1. **Music library enrichment** - Add metadata to existing track collections
2. **ISRC-based lookup** - Resolve ISRCs to full track metadata
3. **Batch processing** - Enrich large catalogs efficiently
4. **Self-hosted alternative** - Replace commercial APIs with local service

### Integration Scenarios

- **Metadata aggregator pipelines** - Complement MusicBrainz with Spotify-style data
- **Music streaming services** - Populate track/album/artist information
- **DJ software** - Enrich track libraries with popularity, genres, images
- **Music analytics** - Analyze trends across 256M tracks

## Limitations

### Technical Constraints

- **Database size** - Requires 216GB disk space
- **No write operations** - Read-only, no data updates
- **No authentication** - Public API, no access control
- **No CORS** - Browser-based clients blocked
- **Memory leak** - Rate limiter visitor map grows unbounded

### Data Constraints

- **Database provenance unclear** - "Not affiliated with Spotify"
- **No freshness mechanism** - Static snapshot, no updates
- **Search performance** - LIKE queries slow on large datasets (no FTS)
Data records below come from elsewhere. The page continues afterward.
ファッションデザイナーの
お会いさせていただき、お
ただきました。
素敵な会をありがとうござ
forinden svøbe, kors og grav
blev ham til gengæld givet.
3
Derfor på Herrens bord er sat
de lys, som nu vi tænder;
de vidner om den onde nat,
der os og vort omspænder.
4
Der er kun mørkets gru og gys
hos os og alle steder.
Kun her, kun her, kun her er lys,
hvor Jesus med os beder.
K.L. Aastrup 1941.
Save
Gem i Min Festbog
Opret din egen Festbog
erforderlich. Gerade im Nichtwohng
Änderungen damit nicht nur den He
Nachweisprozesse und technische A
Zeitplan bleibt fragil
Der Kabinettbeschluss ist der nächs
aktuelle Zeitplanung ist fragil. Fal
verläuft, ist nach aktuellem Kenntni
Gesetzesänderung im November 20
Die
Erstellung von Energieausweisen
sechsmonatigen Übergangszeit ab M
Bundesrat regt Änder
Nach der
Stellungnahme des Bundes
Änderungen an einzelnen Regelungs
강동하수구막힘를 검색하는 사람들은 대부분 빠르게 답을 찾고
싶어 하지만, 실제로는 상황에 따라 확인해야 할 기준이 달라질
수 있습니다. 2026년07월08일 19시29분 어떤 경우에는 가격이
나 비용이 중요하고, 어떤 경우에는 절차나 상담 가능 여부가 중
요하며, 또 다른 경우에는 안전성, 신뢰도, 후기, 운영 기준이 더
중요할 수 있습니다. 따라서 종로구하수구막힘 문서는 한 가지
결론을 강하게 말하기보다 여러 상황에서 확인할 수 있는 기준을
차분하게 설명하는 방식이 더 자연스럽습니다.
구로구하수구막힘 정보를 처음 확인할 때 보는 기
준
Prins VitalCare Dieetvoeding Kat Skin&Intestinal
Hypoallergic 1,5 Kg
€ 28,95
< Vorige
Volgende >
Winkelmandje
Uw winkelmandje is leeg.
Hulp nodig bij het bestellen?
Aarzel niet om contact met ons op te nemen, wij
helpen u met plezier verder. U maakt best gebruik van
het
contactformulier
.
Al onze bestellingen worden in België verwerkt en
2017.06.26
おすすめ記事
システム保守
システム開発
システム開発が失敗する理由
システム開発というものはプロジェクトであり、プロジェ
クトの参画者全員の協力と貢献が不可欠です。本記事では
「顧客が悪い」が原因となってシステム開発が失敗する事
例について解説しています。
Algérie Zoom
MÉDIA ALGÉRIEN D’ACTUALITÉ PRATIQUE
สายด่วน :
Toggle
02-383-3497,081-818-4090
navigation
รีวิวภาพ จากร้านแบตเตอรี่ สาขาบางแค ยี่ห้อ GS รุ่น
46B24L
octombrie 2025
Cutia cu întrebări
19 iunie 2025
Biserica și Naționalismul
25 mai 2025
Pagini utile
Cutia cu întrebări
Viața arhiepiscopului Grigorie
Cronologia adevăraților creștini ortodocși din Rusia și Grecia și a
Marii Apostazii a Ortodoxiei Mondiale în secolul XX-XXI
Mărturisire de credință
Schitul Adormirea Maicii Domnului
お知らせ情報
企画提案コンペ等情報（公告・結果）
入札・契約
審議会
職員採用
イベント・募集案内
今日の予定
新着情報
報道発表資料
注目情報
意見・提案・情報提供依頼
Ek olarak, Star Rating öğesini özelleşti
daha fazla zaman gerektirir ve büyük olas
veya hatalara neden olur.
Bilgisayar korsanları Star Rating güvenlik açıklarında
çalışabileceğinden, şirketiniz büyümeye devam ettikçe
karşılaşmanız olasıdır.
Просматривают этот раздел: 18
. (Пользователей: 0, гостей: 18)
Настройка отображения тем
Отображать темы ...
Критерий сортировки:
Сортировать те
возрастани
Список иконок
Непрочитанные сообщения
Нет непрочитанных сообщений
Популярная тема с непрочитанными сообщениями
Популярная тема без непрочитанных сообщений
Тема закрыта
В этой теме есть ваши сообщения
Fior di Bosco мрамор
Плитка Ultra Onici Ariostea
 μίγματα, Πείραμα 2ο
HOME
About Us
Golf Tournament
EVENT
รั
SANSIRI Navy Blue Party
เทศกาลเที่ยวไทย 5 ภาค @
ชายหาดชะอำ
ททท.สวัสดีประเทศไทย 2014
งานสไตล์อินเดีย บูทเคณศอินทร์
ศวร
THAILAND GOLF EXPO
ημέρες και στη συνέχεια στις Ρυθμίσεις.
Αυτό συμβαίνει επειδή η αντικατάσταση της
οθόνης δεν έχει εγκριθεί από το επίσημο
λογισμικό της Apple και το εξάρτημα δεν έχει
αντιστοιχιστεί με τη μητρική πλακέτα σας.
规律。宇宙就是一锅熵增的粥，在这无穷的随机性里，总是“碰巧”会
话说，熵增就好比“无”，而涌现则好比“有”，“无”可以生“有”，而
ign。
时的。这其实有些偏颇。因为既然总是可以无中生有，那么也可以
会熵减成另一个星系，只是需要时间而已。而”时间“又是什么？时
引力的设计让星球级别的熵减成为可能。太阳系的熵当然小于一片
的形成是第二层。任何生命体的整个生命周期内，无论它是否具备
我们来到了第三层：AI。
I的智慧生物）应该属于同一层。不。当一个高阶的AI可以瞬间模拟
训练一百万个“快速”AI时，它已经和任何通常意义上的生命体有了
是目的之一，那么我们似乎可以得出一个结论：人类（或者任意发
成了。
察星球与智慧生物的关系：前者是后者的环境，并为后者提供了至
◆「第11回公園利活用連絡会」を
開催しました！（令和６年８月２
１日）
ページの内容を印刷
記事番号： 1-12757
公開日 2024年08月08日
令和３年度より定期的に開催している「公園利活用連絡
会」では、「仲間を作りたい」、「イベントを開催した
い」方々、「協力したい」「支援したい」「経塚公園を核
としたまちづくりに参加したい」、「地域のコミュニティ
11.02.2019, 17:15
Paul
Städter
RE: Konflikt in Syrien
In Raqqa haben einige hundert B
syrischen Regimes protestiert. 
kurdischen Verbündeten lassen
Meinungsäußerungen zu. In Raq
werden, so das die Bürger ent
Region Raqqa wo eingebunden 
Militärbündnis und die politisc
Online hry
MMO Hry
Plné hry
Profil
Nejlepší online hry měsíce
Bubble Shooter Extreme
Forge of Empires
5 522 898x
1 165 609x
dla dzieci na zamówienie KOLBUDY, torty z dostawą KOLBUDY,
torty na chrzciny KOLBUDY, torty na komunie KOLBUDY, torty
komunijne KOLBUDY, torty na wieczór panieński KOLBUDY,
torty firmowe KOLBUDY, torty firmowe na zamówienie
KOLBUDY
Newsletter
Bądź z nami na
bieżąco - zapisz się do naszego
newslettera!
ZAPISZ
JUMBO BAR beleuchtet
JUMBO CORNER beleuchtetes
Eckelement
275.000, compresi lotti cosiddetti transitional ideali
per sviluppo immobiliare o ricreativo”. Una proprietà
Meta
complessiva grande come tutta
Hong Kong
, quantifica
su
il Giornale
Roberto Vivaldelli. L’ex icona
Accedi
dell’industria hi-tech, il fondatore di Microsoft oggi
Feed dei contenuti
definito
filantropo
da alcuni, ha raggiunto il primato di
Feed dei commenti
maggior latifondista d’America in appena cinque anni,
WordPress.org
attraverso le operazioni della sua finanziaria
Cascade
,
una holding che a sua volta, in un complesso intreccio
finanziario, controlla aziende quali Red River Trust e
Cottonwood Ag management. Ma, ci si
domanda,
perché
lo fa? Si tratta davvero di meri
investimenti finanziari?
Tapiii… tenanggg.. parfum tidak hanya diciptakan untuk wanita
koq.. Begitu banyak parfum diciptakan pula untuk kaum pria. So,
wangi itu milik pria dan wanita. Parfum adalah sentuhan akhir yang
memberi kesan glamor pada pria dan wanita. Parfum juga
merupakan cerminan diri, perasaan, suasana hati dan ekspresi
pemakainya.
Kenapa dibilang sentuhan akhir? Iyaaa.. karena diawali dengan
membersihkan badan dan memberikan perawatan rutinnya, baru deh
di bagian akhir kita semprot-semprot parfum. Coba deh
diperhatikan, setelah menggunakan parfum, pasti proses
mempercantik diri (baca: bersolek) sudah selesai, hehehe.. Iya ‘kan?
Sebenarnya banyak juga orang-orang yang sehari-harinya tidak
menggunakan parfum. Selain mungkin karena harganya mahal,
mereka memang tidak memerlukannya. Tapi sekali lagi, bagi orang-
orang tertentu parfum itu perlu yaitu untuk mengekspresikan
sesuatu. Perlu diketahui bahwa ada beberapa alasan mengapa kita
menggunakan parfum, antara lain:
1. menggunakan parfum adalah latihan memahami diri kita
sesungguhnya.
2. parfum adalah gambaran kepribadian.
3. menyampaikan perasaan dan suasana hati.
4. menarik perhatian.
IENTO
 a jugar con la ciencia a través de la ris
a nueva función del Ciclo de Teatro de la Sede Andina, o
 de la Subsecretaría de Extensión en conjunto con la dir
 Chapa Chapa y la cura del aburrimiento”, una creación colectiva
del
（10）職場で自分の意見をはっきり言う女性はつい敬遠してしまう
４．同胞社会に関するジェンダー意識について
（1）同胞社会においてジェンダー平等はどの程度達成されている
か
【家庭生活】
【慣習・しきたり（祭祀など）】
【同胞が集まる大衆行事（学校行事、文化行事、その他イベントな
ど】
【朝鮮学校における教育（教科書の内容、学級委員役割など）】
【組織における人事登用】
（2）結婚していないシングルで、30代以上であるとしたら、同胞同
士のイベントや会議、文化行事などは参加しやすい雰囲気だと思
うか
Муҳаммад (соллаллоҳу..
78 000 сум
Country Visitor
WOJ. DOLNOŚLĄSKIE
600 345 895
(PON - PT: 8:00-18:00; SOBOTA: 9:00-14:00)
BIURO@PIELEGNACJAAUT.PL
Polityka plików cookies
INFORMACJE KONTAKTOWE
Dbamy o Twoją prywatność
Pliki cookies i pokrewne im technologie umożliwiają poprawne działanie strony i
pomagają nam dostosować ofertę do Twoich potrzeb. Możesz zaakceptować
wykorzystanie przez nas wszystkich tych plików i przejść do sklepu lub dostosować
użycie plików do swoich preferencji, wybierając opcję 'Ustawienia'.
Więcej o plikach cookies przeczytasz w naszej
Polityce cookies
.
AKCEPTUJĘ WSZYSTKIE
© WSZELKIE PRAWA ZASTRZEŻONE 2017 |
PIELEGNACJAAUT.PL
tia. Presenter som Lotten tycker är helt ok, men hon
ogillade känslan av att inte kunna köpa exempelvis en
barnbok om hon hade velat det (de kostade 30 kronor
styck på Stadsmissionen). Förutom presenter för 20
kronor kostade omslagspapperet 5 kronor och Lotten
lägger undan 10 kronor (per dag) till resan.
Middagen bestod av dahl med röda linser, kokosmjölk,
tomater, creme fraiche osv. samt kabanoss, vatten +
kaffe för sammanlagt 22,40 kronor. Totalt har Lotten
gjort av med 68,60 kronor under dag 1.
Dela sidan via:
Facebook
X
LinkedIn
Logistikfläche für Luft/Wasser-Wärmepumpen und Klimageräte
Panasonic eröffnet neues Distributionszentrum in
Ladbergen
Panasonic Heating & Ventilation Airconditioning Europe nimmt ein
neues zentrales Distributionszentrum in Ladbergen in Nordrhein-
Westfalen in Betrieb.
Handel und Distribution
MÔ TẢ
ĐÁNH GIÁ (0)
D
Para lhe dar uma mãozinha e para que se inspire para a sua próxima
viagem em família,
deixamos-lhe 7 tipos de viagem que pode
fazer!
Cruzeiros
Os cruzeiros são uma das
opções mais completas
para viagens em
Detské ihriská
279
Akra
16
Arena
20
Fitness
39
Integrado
### Operational Constraints

- **No metrics** - No Prometheus, no counters
- **Naive health check** - Doesn't verify database connectivity
- **Hardcoded config** - Timeouts, limits not configurable
- **No tests** - Zero test coverage

## Project Maturity

### Strengths

- Clean, simple codebase
- Production-ready Docker setup
- Comprehensive OpenAPI spec
- Massive dataset (256M tracks)
- Pure Go (no CGO complexity)

### Weaknesses

- Single maintainer
- No test suite
- No CI test step
- Unused config (LOG_LEVEL)
- Memory leak in rate limiter

## Comparison to Alternatives

| Feature | Music Metadata API | Spotify Web API | MusicBrainz API |
|---------|-------------------|-----------------|-----------------|
| Self-hosted | Yes | No | No |
| Authentication | None | OAuth required | Optional |
| Dataset size | 256M tracks | Full catalog | ~40M recordings |
| Rate limits | 100 req/s | Varies by tier | 1 req/s |
| Batch support | 400 items | 50 items | Limited |
| Cost | Free (MIT) | Free tier limited | Free |
| Data freshness | Static | Real-time | Community-updated |
| Identifier | ISRC, internal IDs | Spotify IDs | MBIDs |

## Getting Started

### Minimum Requirements

1. Go 1.24+ (for building from source)
2. 216GB disk space for databases
3. Database files (not included in repository)
4. 2GB+ RAM recommended

### Quick Start

```bash
# Clone repository
git clone https://github.com/Aunali321/music-metadata-api.git
cd music-metadata-api

# Build binary
CGO_ENABLED=0 go build -ldflags="-s -w" -o metadata-api ./cmd/server

# Run server (assumes databases in /data)
./metadata-api -db /data/main_database.sqlite3 -addr :8080

# Test health endpoint
curl http://localhost:8080/health

# View API documentation
open http://localhost:8080/docs
```

### Docker Quick Start

```bash
# Pull image
docker pull ghcr.io/aunali321/music-metadata-api:latest

# Run container
docker run -d \
  -p 8080:8080 \
  -v /path/to/databases:/data:ro \
  ghcr.io/aunali321/music-metadata-api:latest \
  -db /data/main_database.sqlite3

# Check health
curl http://localhost:8080/health
```

## Documentation Resources

- **OpenAPI Spec:** http://localhost:8080/openapi.yaml
- **Interactive Docs:** http://localhost:8080/docs
- **GitHub Repository:** https://github.com/Aunali321/music-metadata-api
- **Docker Image:** ghcr.io/aunali321/music-metadata-api

## License

MIT License - Free for commercial and personal use with attribution.